Voyage dans Nadja
En ces temps de rentrée littéraire, L'Égouttoir n'oublie pas de participer à la surproduction ambiante avec un livre du formidable Benoît Préteseille. Cela faisait longtemps que je voulais travailler avec cet auteur... Co-fondateur des éditions Warum où il dirige la collection Civilisation, Benoît a publié plusieurs livres assez incroyables au sein de sa structure ou chez la Cinquième Couche. Il y a particulièrement deux indispensables : L'Oiseau de Francis Picabia (La 5e Couche) et Fantomas, le dernier geste (Warum). Il sait vraiment interroger la Bande Dessinée, la pousser dans ses retranchements... et c'est pour ça que ce qu'il nous a fait n'est absolument pas de la Bande Dessinée. Mais c'est formidable quand même :
« Debout les monstres !
Alors oui, je sais, c'est mal, mais je n'ai pas pu m'en empêcher, je vous jure. J'ai encore relu le Nadja d'André Breton...»
Le récit principal du volume est une exploration de Paris à partir de Nadja,
qui se fait également relecture du roman : les rues et les places, les
passages et les arrières-cours que parcourt Preteseille résonnent des
phrases de Breton. Le texte est parsemé d'illustrations qui sont
explication, respiration ou accélération dans des effets de mise en
page dont la sobriété garantit l'efficacité. Preteseille connaît à
merveille le Paris surréaliste de l'entre-deux-guerres, mais ne
s'enferme pas dans la référence ni la citation : Nadja est un arrière-plan, dont la méconnaissance n'empêche pas d'apprécier l'originalité de ce Voyage.
« Je n'ai jamais pu regarder en face ce qui se
cachait entre mes jambes. Dès ma naissance. Mes parents s'inquiétèrent
donc très tôt de mon absence d'intérêt pour la masturbation infantile.
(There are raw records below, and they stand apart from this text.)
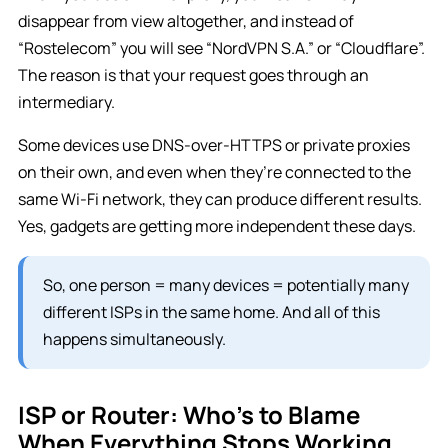
disappear from view altogether, and instead of
“Rostelecom” you will see “NordVPN S.A.” or “Cloudflare”.
The reason is that your request goes through an
intermediary.
Some devices use DNS-over-HTTPS or private proxies
on their own, and even when they’re connected to the
same Wi-Fi network, they can produce different results.
Yes, gadgets are getting more independent these days.
So, one person = many devices = potentially many
different ISPs in the same home. And all of this
happens simultaneously.
ISP or Router: Who’s to Blame
When Everything Stops Working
Ils étaient tellement libérés en ce temps-là, vivant nus le plus clair
de leurs jours et forniquant sans gêne dans tous les coins de notre
petit appartement, ça les perturbait beaucoup d'avoir un fils non
obsédé, non pervers polymorphe. Mon abstinence trahissait leurs
idéaux... »
Dans Qu'est-ce qu'une bite ?
Preteseille se fait conteur angoissant, à travers l'autoportrait
succint d'un homme que la sexualité dégoûte et son propre pénis
horrifie. Détaché de ses influences habituelles, l'auteur se montre
aussi convaincant que dans l'exploration du panthéon surréaliste.
Infos techniques : Voyage dans Nadja / Qu'est-ce qu'une bite, Benoît Preteseille, troisième titre de la collection Gorgonzola, 32 pages, rabats. Août 2009. 4 €.